Written byPallabi Chatterjee ·
A young Hong Kong-based woman claims that she has been tricked into marrying a complete stranger in mainland China two months ago.
The 21-year-old said she had applied for make-up artist apprenticeship in May, during which she was asked to undergo the wedding planner training.
She was asked to wed a man as a simulation, which she learnt later was a real wedding!
The woman said she applied for the apprenticeship after spotting a Facebook ad.
It said no work experience was required and no registration fee would be charged for the training.
Instead she'd be paid a monthly salary of HK$14,000 (Rs. 1L).
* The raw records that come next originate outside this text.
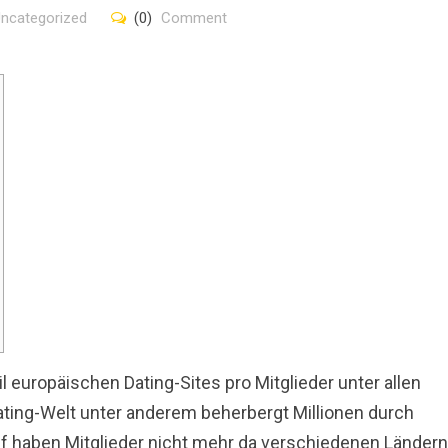
ncategorized
(0)
Comment
il europäischen Dating-Sites pro Mitglieder unter allen
ating-Welt unter anderem beherbergt Millionen durch
iff haben Mitglieder nicht mehr da verschiedenen Ländern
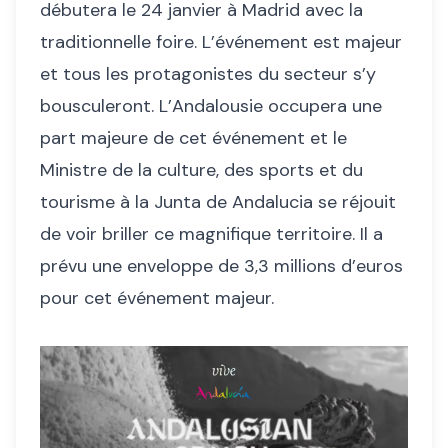
débutera le 24 janvier à Madrid avec la
traditionnelle foire. L’événement est majeur
et tous les protagonistes du secteur s’y
bousculeront. L’Andalousie occupera une
part majeure de cet événement et le
Ministre de la culture, des sports et du
tourisme à la Junta de Andalucia se réjouit
de voir briller ce magnifique territoire. Il a
prévu une enveloppe de 3,3 millions d’euros
pour cet événement majeur.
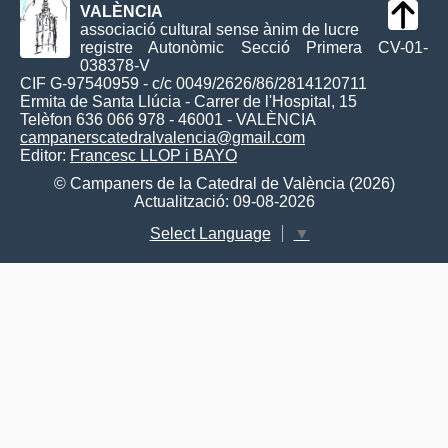
VALÈNCIA
associació cultural sense ànim de lucre
registre Autonòmic Secció Primera CV-01-
038378-V
CIF G-97540959 - c/c 0049/2626/86/2814120711
Ermita de Santa Llúcia - Carrer de l'Hospital, 15
Telèfon 636 066 978 - 46001 - VALÈNCIA
campanerscatedralvalencia@gmail.com
Editor:
Francesc LLOP i BAYO
© Campaners de la Catedral de València (2026)
Actualització: 09-08-2026
Select Language
▼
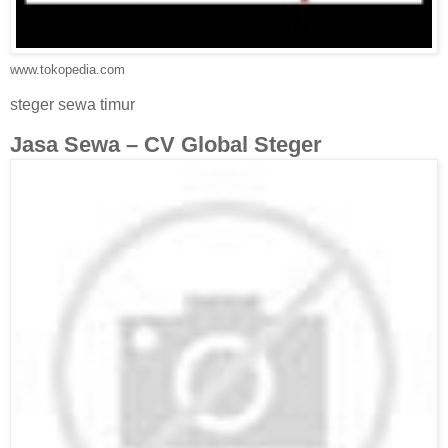
www.tokopedia.com
steger sewa timur
Jasa Sewa – CV Global Steger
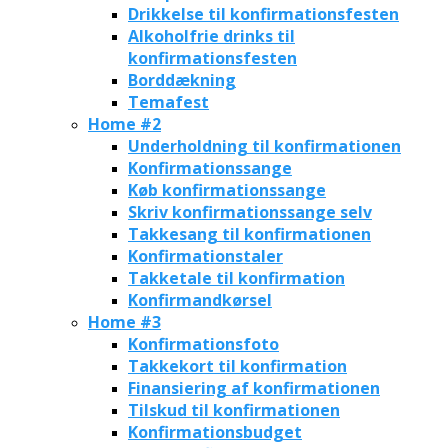
Drikkelse til konfirmationsfesten
Alkoholfrie drinks til
konfirmationsfesten
Borddækning
Temafest
Home #2
Underholdning til konfirmationen
Konfirmationssange
Køb konfirmationssange
Skriv konfirmationssange selv
Takkesang til konfirmationen
Konfirmationstaler
Takketale til konfirmation
Konfirmandkørsel
Home #3
Konfirmationsfoto
Takkekort til konfirmation
Finansiering af konfirmationen
Tilskud til konfirmationen
Konfirmationsbudget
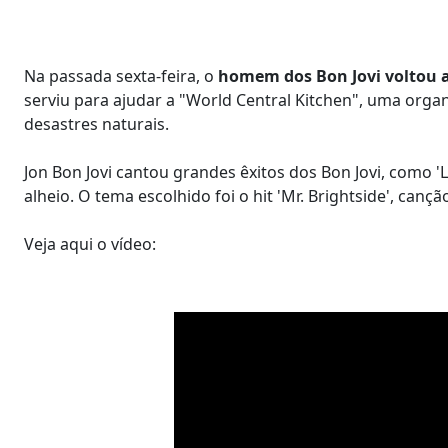
Na passada sexta-feira, o
homem dos Bon Jovi voltou a
serviu para ajudar a "World Central Kitchen", uma orga
desastres naturais.
Jon Bon Jovi cantou grandes êxitos dos Bon Jovi, como 'L
alheio. O tema escolhido foi o hit 'Mr. Brightside', canç
Veja aqui o vídeo:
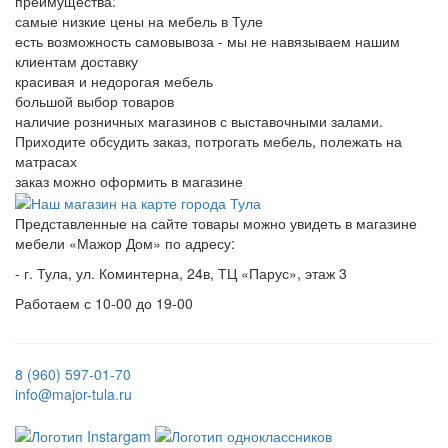
преимущества:
самые низкие цены на мебель в Туле
есть возможность самовывоза - мы не навязываем нашим
клиентам доставку
красивая и недорогая мебель
большой выбор товаров
наличие розничных магазинов с выставочными залами.
Приходите обсудить заказ, потрогать мебель, полежать на
матрасах
заказ можно оформить в магазине
Представленные на сайте товары можно увидеть в магазине
мебели «Мажор Дом» по адресу:
- г. Тула, ул. Коминтерна, 24в, ТЦ «Парус», этаж 3
Работаем с 10-00 до 19-00
8 (960) 597-01-70
info@major-tula.ru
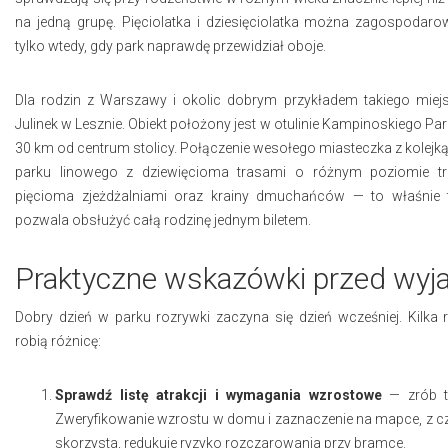
na jedną grupę. Pięciolatka i dziesięciolatka można zagospodar
tylko wtedy, gdy park naprawdę przewidział oboje.
Dla rodzin z Warszawy i okolic dobrym przykładem takiego miejs
Julinek w Lesznie. Obiekt położony jest w otulinie Kampinoskiego 
30 km od centrum stolicy. Połączenie wesołego miasteczka z kolejk
parku linowego z dziewięcioma trasami o różnym poziomie tr
pięcioma zjeżdżalniami oraz krainy dmuchańców — to właśnie t
pozwala obsłużyć całą rodzinę jednym biletem.
Praktyczne wskazówki przed wy
Dobry dzień w parku rozrywki zaczyna się dzień wcześniej. Kilka 
robią różnicę:
Sprawdź listę atrakcji i wymagania wzrostowe
— zrób t
Zweryfikowanie wzrostu w domu i zaznaczenie na mapce, z 
skorzysta, redukuje ryzyko rozczarowania przy bramce.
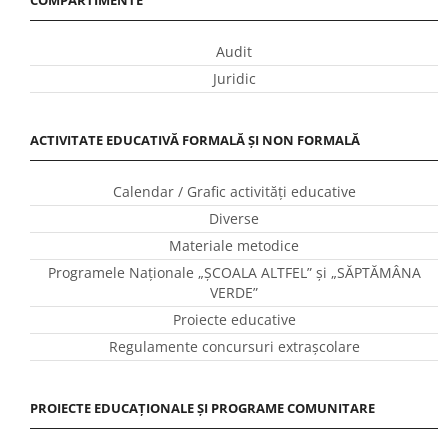
Juridic
ACTIVITATE EDUCATIVĂ FORMALĂ ȘI NON FORMALĂ
Calendar / Grafic activităţi educative
Diverse
Materiale metodice
Programele Naţionale „ŞCOALA ALTFEL” și „SĂPTĂMÂNA
VERDE”
Proiecte educative
Regulamente concursuri extraşcolare
PROIECTE EDUCAȚIONALE ȘI PROGRAME COMUNITARE
P.N.R.R./P.N.R.A.S.
Proiecte Europene
P.O.C.U.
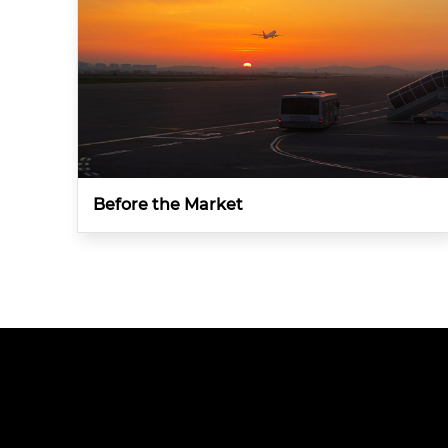
Before the Market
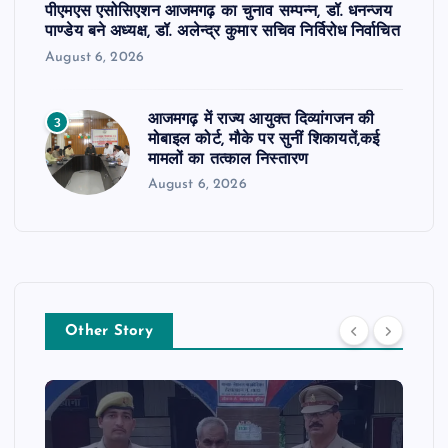
पीएमएस एसोसिएशन आजमगढ़ का चुनाव सम्पन्न, डॉ. धनन्जय
पाण्डेय बने अध्यक्ष, डॉ. अलेन्द्र कुमार सचिव निर्विरोध निर्वाचित
August 6, 2026
आजमगढ़ में राज्य आयुक्त दिव्यांगजन की
3
मोबाइल कोर्ट, मौके पर सुनीं शिकायतें,कई
मामलों का तत्काल निस्तारण
August 6, 2026
Other Story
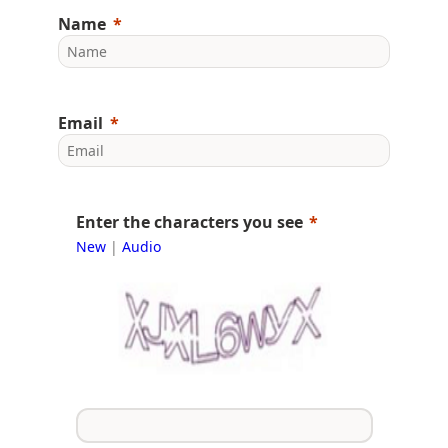
Name
Email
Enter the characters you see
New
|
Audio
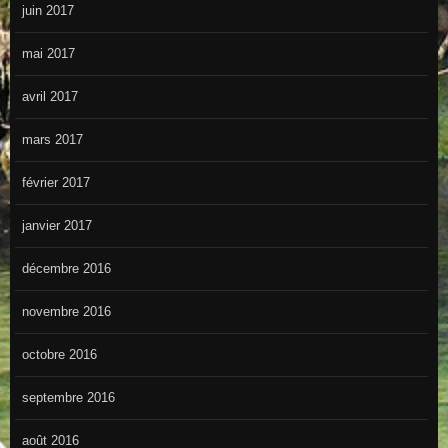
juin 2017
mai 2017
avril 2017
mars 2017
février 2017
janvier 2017
décembre 2016
novembre 2016
octobre 2016
septembre 2016
août 2016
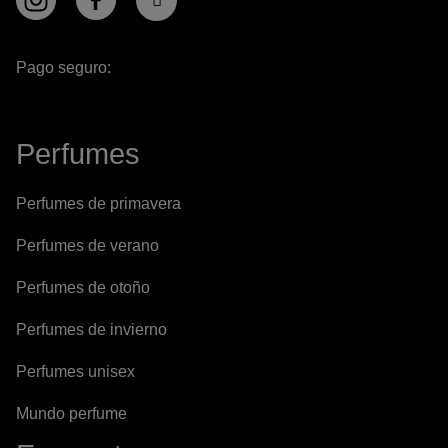
Pago seguro:
Perfumes
Perfumes de primavera
Perfumes de verano
Perfumes de otoño
Perfumes de invierno
Perfumes unisex
Mundo perfume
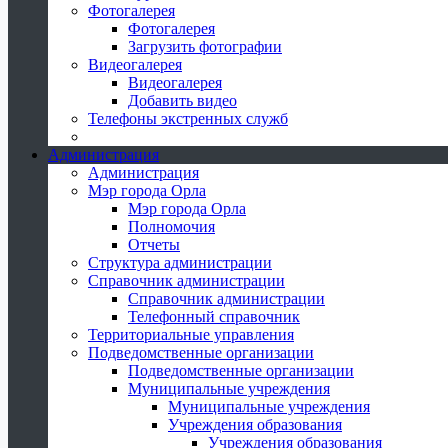
Фотогалерея
Фотогалерея
Загрузить фотографии
Видеогалерея
Видеогалерея
Добавить видео
Телефоны экстренных служб
Администрация
Администрация
Мэр города Орла
Мэр города Орла
Полномочия
Отчеты
Структура администрации
Справочник администрации
Справочник администрации
Телефонный справочник
Территориальные управления
Подведомственные организации
Подведомственные организации
Муниципальные учреждения
Муниципальные учреждения
Учреждения образования
Учреждения образования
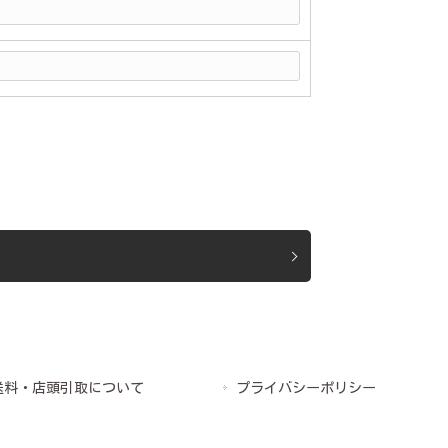
送料・店頭引取について
プライバシーポリシー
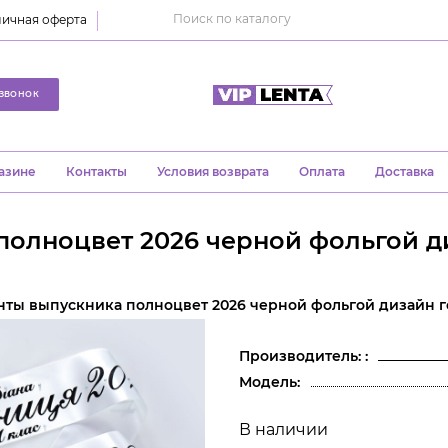
ичная оферта
ЗВОНОК
азине
Контакты
Условия возврата
Оплата
Доставка
полноцвет 2026 черной фольгой ди
нты выпускника полноцвет 2026 черной фольгой дизайн г
Производитель: :
Модель:
В наличии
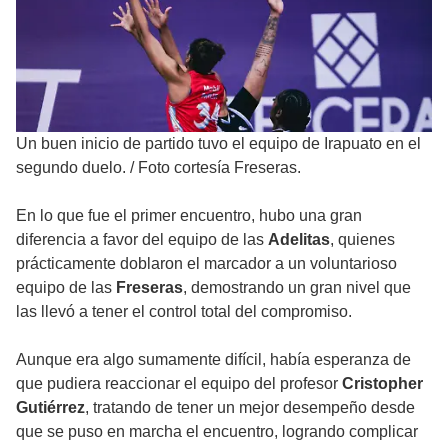
Un buen inicio de partido tuvo el equipo de Irapuato en el
segundo duelo.
/
Foto cortesía Freseras.
En lo que fue el primer encuentro, hubo una gran
diferencia a favor del equipo de las
Adelitas
, quienes
prácticamente doblaron el marcador a un voluntarioso
equipo de las
Freseras
, demostrando un gran nivel que
las llevó a tener el control total del compromiso.
Aunque era algo sumamente difícil, había esperanza de
que pudiera reaccionar el equipo del profesor
Cristopher
Gutiérrez
, tratando de tener un mejor desempeño desde
que se puso en marcha el encuentro, logrando complicar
Once she contacted them, the scammers convinced her to go for the wedding planner's training, citing better pay compared to a make-up artist.
She anyway had an interest in wedding planning, so she thought to opt for it.
The module entailed her to undergo a free training course in Hong Kong in June, following which there will be a test.
That test included a mock wedding to a man of same age that would be held in Fuzhou (Fujian province), some 666kms away from Hong Kong.
The 'mock' wedding also required the duo to sign a document at a local government office.
When she raised a doubt, the scammers assured her that they know the mayor and their marriage will be nullified afterwards.
Till now she was convinced, but when she returned to her home, her friend, after listening to her story, said she has fallen prey to a scam.
She approached the police, but they were reluctant, citing there's no illegality here, as the marriage certificate is valid.
She then turned to the Federation of Trade Unions (FTU), political group and Hong Kong's largest labor group.
"It's a new form of marriage scam," Tong Kamgyiu, director, Rights and Benefits Committee of FTU.
Meanwhile, the girl's teacher helped her in collecting evidence on mainland.
They have now handed the case over to the police, along with evidence and documents.
"We need to pressurize the police to take this problem seriously," Tong said, adding further action would be taken as per the lawyer's advice.
When asked about the motive, he chose not to comment but it's been a norm that mainland residents marry Hong Kong locals to settle there.
Meanwhile, Sung Siu-kin, Vice-Director, Hong Kong Beauty and Fitness Professionals General Union, said before applying for any job, youngsters should read up a little bit about the companies' background. When they fail to do so, syndicate ringleaders lure these young Hongkongers into sham marriages.